2025.8.16 - 2025.10.31
“Lenz and I, taking air with wanning moon”
@Linseed Projects, Shanghai














Installation view


Conjuring an equivocal yet disquieting vision between revelation and dissipation, this body of work orchestrates form and void in dynamic tension, inhabiting the fragile threshold between connection and dissolution. Mengtong's practice delves deep into the precarious nature of memory, perception, and understanding, rendering visible the relentlessly elusive before coming into senses.

White, white not yet fully filled. Here, white as an over-presence appears not to illuminate but as a space to stage. Vermilion streaks slash toward bruised indigo but veer; ochre smolders toward turquoise and halts. Lines meander in loose tandem; patches ripple like echoes. This is a space that does not contain, but unfolds, through the restless interplay of forms. Foliage? An interior? A skyline? A face? Perhaps. Rather than distinct compositions, figures take shape as living tessellations, woven from the rhythms of emergence and dissolution. Neither fully grounded nor ethereal, a brushstroke in Mengtong’s work is less an employment of technique than a pulse; a smudge of color is less an image than a trace that outlasts its cause, as if the act of looking might scatter.

Abyssal and immediate, the spatial void alternately pulls the eye into an infinite depth and surges forward, forcing every mark to assert itself with desperate clarity. It declares how form is not merely what is seen, but what is withheld. Yet this forming void exiles, flooding the scene with a light that exposes every failed connection. It is a ghost of what could have been, charged with the tension of hesitation, the echo of withdrawal: the hand that suspended. Mengtong does not depict disconnection; she enacts its very structure through the shuddering rhythm of approach and avoidance. Just as a comma splice creates tension by forcing clauses into uneasy proximity, rifts between forms generate a kind of visual friction thrumming with the electricity of discontinuity. What emerges is a visual stutter that bypasses the meaning of words, a deafening silence that lodges directly in the skull.

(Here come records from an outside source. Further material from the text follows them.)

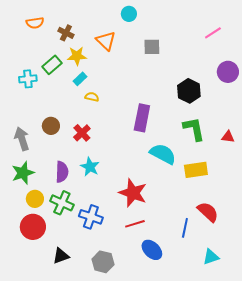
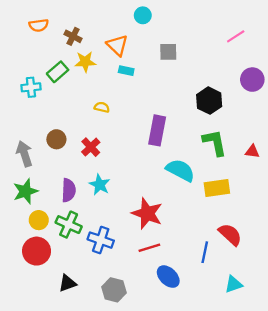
cyan rectangle: (80, 79) -> (126, 71), moved, turned 56

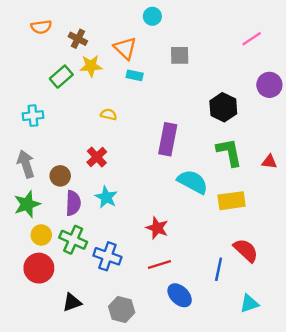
cyan cross: (31, 87) -> (33, 116), moved
brown circle: (56, 139) -> (60, 176), moved
red star: (147, 213) -> (157, 228), size x0.7

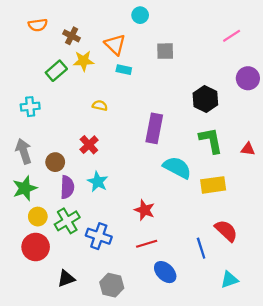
green cross: (73, 240) -> (67, 221), turned 35
blue line: (219, 269) -> (201, 248), turned -30

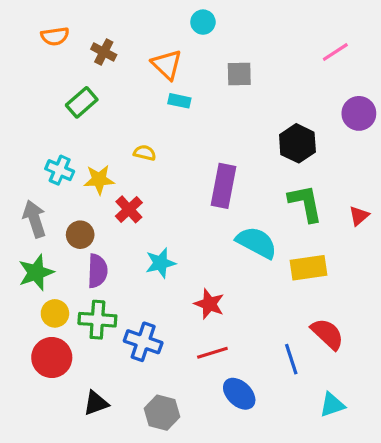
yellow star: (84, 61) -> (99, 180), moved
cyan cross: (30, 107) -> (60, 170), moved, turned 30
red triangle: (248, 149) -> (359, 216), turned -48
cyan star: (98, 182) -> (160, 263), moved, turned 30
green cross: (67, 221) -> (97, 320), turned 35

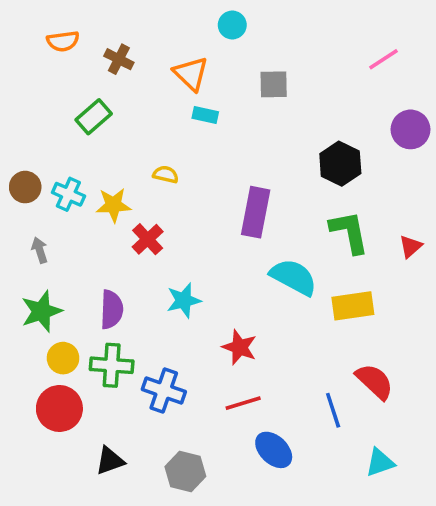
gray arrow: (34, 219) -> (40, 250), size x0.6
brown circle: (80, 235) -> (25, 187), moved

The illuminated is a vision that has come unstitched. At the core of Mengtong’s work lies this disconnection and rupture, where distance does not tear but tie, boundaries do not demarcate but dissolve. Left is distanced from the right, red distanced from blue, now from then, object from subject, you from me, Lenz from ‘I.’ Yet without left, there is no right; without past, no present; without another body, no body; without Lenz, no I. What remains is an endless doubling: a left to the left, a past to the past, an I to I. The double is neither copy nor original, but the tremor between them where the certainty of boundaries becomes their own unraveling. This is the intimacy of dissolution: a wound, in its most naked state. To be open is to be flayed; to be exposed is to be vulnerable. Mengtong’s practice lingers in the most precarious, drifting along at the threshold of connection.

*The exhibition title derives from Mengtong's sustained engagement with Georg Büchner’s 1836 novella- fragment Lenz. The figure is an enduring presence throughout her practice, one that both haunts and accompanies her work and rumination. It draws specifically from the line: “[...], as though in a dream to take into oneself each being within nature as flowers take in air with the waxing and the waning of the moon." (from Complete plays, Lenz and other writings, 1993 Penguin edition, translated by John Reddick, p.203).